Coordinate Reference Systems with xproj.CRSIndex

Coordinate Reference Systems with xproj.CRSIndex#

See also

Learn more at the xproj documentation

Highlights#

  1. xproj provides a CRSIndex to handle “coordinate reference system” (CRS) information.

  2. CRS information is commonly stored in the attributes of a scalar coordinate variable, usually called "spatial_ref" or one that is annotated as a “grid mapping variable” according to the CF conventions.

  3. The purpose of CRSIndex is to handle alignment, not indexing.

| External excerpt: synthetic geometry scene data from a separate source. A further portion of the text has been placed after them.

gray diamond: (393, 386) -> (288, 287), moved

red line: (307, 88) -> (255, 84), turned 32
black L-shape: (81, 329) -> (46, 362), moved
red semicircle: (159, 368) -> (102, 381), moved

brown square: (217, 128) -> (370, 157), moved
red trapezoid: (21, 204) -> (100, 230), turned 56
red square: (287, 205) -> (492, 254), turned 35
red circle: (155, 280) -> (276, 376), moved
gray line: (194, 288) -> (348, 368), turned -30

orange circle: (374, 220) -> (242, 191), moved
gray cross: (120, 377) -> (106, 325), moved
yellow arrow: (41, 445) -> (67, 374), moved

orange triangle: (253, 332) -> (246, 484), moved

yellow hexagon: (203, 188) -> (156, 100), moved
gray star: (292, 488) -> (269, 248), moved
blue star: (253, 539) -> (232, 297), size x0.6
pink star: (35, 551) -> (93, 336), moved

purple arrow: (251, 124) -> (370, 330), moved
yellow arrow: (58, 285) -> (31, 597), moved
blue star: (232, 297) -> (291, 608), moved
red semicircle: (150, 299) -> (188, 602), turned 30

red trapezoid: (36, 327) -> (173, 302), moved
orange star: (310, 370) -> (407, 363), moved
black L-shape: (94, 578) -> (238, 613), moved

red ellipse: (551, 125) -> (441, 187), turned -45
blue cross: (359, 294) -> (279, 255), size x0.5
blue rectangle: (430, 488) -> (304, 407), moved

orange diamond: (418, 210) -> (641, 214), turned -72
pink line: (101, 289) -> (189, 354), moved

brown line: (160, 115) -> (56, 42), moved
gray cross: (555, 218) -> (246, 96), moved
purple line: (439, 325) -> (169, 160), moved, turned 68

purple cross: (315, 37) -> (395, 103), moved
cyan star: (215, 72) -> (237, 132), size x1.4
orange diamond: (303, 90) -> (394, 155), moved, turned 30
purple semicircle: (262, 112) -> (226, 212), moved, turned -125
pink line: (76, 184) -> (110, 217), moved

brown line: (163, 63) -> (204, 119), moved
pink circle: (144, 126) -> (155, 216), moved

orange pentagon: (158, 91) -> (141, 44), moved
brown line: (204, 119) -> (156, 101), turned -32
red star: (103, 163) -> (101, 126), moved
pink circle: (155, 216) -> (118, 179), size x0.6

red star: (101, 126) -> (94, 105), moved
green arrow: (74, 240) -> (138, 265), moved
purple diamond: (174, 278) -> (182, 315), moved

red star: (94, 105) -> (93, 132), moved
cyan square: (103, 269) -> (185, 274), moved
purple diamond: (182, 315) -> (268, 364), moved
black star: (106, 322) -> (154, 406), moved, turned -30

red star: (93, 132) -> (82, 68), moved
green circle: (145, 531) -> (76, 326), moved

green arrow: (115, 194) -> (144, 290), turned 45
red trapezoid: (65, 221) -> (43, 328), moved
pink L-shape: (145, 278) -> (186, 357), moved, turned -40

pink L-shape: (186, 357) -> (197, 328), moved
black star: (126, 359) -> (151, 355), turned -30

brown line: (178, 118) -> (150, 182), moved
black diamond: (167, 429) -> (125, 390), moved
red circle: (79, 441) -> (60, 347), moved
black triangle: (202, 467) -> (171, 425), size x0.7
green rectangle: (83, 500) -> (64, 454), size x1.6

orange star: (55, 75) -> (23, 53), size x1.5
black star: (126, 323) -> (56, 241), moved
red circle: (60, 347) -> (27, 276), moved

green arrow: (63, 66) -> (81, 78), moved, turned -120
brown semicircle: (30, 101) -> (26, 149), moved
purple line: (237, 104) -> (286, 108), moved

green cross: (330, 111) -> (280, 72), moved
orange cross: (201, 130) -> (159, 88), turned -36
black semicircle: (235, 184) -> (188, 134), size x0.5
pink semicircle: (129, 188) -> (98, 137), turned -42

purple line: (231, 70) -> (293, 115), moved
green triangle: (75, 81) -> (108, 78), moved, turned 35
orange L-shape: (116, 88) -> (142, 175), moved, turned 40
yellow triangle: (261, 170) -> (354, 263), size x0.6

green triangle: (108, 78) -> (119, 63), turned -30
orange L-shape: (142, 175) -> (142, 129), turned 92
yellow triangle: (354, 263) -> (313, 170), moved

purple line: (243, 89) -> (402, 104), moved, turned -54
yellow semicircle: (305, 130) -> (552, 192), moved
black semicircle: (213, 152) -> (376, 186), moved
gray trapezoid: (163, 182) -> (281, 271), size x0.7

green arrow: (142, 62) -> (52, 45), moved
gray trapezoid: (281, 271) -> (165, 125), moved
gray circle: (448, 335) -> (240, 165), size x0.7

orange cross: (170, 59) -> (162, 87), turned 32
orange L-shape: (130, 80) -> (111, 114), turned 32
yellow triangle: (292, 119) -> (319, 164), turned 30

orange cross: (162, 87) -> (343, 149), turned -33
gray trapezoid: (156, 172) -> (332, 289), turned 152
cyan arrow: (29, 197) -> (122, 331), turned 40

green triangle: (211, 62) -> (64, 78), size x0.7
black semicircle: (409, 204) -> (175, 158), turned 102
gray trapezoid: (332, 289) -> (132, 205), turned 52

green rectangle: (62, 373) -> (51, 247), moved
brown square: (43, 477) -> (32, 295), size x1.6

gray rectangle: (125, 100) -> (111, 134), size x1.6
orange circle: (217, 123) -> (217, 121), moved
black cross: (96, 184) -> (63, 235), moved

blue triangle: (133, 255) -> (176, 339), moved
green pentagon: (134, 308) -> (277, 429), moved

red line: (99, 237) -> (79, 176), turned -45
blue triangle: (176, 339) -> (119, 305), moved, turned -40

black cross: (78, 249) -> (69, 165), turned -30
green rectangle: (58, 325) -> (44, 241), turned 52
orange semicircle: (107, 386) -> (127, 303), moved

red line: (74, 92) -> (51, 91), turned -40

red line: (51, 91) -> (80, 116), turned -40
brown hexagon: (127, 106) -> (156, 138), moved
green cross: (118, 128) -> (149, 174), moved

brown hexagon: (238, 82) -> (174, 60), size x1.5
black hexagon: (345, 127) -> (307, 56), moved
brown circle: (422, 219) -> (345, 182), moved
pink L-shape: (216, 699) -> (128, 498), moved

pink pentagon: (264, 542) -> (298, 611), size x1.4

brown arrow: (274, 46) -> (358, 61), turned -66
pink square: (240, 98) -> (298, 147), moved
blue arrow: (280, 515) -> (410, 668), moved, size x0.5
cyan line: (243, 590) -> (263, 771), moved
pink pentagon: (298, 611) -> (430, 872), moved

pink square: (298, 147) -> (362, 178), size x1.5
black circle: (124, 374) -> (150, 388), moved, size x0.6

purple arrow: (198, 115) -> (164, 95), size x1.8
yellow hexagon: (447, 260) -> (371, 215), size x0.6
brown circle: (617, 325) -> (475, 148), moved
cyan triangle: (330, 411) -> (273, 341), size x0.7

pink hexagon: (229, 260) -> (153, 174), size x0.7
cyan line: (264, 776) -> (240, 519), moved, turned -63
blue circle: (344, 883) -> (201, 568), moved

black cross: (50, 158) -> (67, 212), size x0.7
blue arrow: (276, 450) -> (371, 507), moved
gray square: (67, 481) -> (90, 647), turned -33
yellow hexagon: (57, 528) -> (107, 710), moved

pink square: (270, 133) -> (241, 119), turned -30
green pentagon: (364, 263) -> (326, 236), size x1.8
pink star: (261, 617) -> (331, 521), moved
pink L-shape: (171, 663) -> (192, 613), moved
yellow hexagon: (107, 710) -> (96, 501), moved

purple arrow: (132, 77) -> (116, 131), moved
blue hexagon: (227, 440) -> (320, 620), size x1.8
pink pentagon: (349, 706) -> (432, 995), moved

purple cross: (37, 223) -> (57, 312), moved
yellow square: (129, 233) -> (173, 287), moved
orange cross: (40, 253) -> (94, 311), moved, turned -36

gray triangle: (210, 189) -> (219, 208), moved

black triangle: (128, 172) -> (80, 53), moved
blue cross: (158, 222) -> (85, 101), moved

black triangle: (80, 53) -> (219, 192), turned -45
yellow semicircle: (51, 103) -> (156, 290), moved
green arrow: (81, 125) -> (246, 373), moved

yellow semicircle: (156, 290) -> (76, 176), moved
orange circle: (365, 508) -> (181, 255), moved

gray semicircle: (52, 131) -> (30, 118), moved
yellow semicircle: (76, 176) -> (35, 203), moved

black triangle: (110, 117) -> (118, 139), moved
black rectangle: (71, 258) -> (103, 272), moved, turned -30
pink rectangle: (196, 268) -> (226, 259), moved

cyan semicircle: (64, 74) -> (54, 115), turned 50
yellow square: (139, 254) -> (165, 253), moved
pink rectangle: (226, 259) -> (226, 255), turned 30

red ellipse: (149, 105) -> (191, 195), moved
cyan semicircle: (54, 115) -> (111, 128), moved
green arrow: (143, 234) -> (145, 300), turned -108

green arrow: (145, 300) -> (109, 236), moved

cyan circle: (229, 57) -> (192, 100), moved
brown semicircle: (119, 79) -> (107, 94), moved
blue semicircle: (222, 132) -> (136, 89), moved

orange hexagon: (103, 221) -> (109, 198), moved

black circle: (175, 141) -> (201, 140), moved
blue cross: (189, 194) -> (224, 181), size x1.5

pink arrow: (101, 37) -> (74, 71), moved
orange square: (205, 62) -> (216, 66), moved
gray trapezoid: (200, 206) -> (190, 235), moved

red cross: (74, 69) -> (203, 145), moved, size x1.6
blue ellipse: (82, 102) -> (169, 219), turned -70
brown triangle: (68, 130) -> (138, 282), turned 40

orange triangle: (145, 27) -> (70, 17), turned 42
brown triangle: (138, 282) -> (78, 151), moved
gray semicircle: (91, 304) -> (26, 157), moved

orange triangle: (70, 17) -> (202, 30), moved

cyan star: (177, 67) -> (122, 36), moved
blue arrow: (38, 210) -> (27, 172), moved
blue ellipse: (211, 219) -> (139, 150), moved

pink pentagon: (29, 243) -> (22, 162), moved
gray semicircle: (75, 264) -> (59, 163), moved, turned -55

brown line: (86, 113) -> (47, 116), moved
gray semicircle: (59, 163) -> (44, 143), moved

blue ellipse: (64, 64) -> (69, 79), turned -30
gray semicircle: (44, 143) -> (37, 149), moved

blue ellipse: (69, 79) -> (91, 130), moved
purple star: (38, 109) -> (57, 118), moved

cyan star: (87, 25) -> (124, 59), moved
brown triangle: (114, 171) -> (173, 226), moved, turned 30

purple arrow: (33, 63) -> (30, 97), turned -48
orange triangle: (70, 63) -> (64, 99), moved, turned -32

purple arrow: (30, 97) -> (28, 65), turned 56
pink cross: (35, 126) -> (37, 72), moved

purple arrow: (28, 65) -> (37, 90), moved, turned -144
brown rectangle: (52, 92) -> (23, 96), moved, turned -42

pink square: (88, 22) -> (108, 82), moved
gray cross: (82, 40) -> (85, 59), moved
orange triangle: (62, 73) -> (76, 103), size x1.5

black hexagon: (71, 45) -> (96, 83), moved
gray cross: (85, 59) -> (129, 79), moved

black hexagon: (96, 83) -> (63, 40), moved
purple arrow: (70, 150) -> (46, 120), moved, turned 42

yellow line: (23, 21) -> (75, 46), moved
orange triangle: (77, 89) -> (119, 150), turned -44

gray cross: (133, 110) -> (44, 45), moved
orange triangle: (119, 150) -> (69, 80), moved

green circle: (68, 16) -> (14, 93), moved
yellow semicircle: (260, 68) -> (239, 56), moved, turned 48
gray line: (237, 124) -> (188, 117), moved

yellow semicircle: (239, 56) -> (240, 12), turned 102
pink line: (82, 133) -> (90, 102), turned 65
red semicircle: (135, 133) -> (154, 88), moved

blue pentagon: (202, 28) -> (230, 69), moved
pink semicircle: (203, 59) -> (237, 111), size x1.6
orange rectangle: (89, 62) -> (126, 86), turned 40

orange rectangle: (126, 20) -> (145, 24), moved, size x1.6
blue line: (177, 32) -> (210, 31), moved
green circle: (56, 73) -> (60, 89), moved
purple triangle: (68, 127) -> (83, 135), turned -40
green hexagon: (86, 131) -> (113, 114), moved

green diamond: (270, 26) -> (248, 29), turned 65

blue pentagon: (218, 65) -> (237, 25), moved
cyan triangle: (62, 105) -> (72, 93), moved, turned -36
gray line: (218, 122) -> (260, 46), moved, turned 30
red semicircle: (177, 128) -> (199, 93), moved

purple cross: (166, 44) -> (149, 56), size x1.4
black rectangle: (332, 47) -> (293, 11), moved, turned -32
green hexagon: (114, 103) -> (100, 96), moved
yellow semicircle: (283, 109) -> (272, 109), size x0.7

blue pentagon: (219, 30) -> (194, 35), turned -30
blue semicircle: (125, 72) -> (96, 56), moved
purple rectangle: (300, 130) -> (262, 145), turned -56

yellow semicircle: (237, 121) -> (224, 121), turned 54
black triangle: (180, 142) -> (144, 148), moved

That is, we would like errors to be raised when adding or concatenating (for example) two datasets with different CRS. Such operations are nonsensical without reprojecting the data to a common CRS.

Example#

Assigning#

%xmode minimal

import xarray as xr
import xproj  # registers the .proj accessor

xr.set_options(display_expand_data=False, display_expand_attrs=False, display_expand_indexes=True)

ds = xr.tutorial.load_dataset("air_temperature")
ds
Exception reporting mode: Minimal
<xarray.Dataset> Size: 31MB
Dimensions:  (time: 2920, lat: 25, lon: 53)
Coordinates:
  * time     (time) datetime64[ns] 23kB 2013-01-01 ... 2014-12-31T18:00:00
  * lat      (lat) float32 100B 75.0 72.5 70.0 67.5 65.0 ... 22.5 20.0 17.5 15.0
  * lon      (lon) float32 212B 200.0 202.5 205.0 207.5 ... 325.0 327.5 330.0
Data variables:
    air      (time, lat, lon) float64 31MB 241.2 242.5 243.5 ... 296.2 295.7
Attributes: (5)

This dataset has no CRS information. xproj uses Xarray’s accessor interface to provide functionality. We use that to assign a CRS — the common WGS84 global geodetic CRS (EPSG code: 4326).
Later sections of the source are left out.